HAVANA, (Reuters) – Cuba has reached a deal with the Paris Club of creditor nations to postpone an annual debt payment due in November until next year, according to diplomats from five of the governments involved, the latest sign the Communist-run country is suffering a grave foreign exchange crisis.
The historic 2015 Paris Club agreement with Havana forgave $8.5 billion of $11.1 billion in sovereign debt Cuba defaulted on in 1986, plus charges. Cuba agreed to repay the remainder in annual installments through 2033, but only partially met its obligations in 2019 and defaulted last year.
The outlines of an amended deal, worked out between the parties in June and not previously reported, calls for resumption of payments in 2022 and adjustment of the payment schedule, the diplomats said, requesting anonymity to comment.
The Cuban government and Paris Club had no comment on the matter.
The parties in June said in a statement that “this agreement provides more time to the Republic of Cuba to honor several payments due under the 2015 Arrangement, while maintaining the present value of these amounts.”
Cuba has now fallen behind by around $200 million on payments, including this year, the diplomats estimated.
It is not clear if penalties will apply as the pandemic crunch has led lenders to waive fees on other debtor nations.
Cuba said this week it had vaccinated 99.2% of its population with at least one dose of its locally developed COVID-19 vaccines, and plans to reopen its borders to international tourism by mid-November after nearly two years of coronavirus-induced stagnation.
The Caribbean island nation depends heavily on tourism to inject much-needed foreign exchange into its otherwise inefficient state-run economy, and for the cash it needs to repay lenders.
“I expect a fairly robust return of tourists impacting other activities and that should improve the outlook somewhat for payment in 2022,” one of the diplomats said.
Over the last decade, Cuba also restructured debt with Russia, China, Germany, Mexico and Japanese commercial debt holders.
“Its my understanding most of those payments are also on hold,” another diplomat said, with a colleague seconding that view.
Harsh U.S. sanctions on vital foreign exchange earners such as tourism, remittances and foreign investment, many implemented under then-U.S. President Donald Trump and maintained under his successor, Joe Biden, also complicate inflows.
Foreign exchange revenues fell by some $4 billion beginning in 2020 and the import of basic goods and inputs for agriculture and production in general plunged nearly 40% as a result, the government reported.
The economy contracted 10.9% last year and another 2% through June, compared with the same period in 2020, resulting in shortages of food, medicine and other basic goods.
The government this year predicts the economy to grow 2%, just barely beginning to recoup last year’s downturn.

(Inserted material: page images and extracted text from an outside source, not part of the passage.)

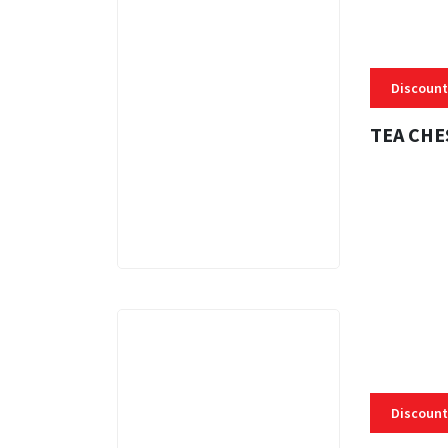
Discount
TEA CHE
3 MINS
Discount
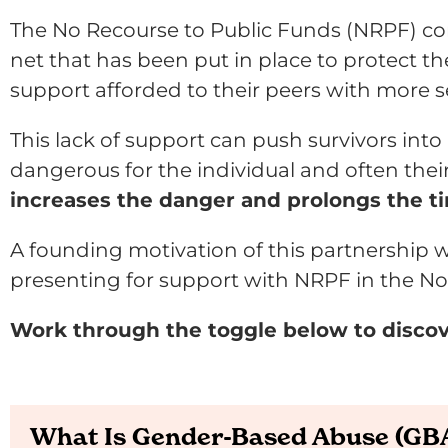
The No Recourse to Public Funds (NRPF) con
net that has been put in place to protect t
support afforded to their peers with more s
This lack of support can push survivors int
dangerous for the individual and often thei
increases the danger and prolongs the ti
A founding motivation of this partnership w
presenting for support with NRPF in the No
Work through the toggle below to disco
What Is Gender-Based Abuse (GB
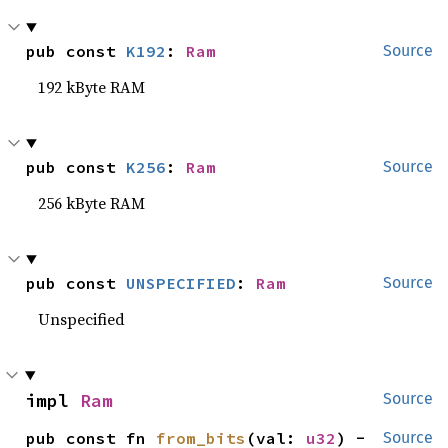
pub const 
K192
: 
Ram
Source
192 kByte RAM
pub const 
K256
: 
Ram
Source
256 kByte RAM
pub const 
UNSPECIFIED
: 
Ram
Source
Unspecified
impl 
Ram
Source
pub const fn 
from_bits
(val: 
u32
) -
Source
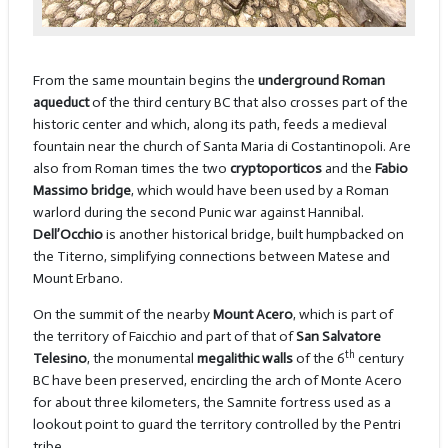
From the same mountain begins the
underground Roman
aqueduct
of the third century BC that also crosses part of the
historic center and which, along its path, feeds a medieval
fountain near the church of Santa Maria di Costantinopoli. Are
also from Roman times the two
cryptoporticos
and the
Fabio
Massimo bridge
, which would have been used by a Roman
warlord during the second Punic war against Hannibal.
Dell’Occhio
is another historical bridge, built humpbacked on
the Titerno, simplifying connections between Matese and
Mount Erbano.
On the summit of the nearby
Mount Acero
, which is part of
the territory of Faicchio and part of that of
San Salvatore
th
Telesino
, the monumental
megalithic walls
of the 6
century
BC have been preserved, encircling the arch of Monte Acero
for about three kilometers, the Samnite fortress used as a
lookout point to guard the territory controlled by the Pentri
tribe.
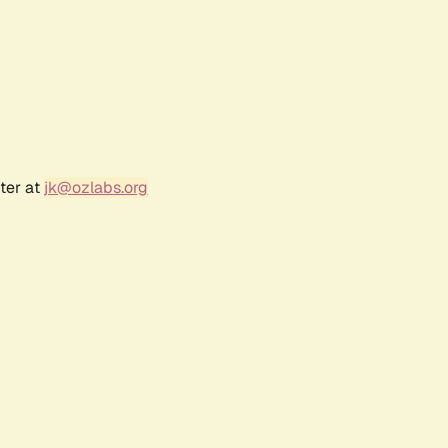
ter at
jk@ozlabs.org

Under the original Paris Club agreement, seen by Reuters, interest was forgiven through 2020, and after that was just 1.5% of the total debt still due. Some of that money due was allocated to funds for investments in Cuba.
The diplomats who spoke to Reuters said they did not expect any significant changes to that portion of the agreement.
Cuba last reported foreign debt of $18.5 billion in 2018, and experts believe it has risen since then, especially to suppliers and investment partners who reported serious payment issues as early as 2018. The country is not a member of the International Monetary Fund or the World Bank.
The Cuba group of the 22-member Paris Club comprises Australia, Austria, Belgium, Canada, Denmark, Finland, France, Britain, Italy, Japan, the Netherlands, Spain, Sweden and Switzerland.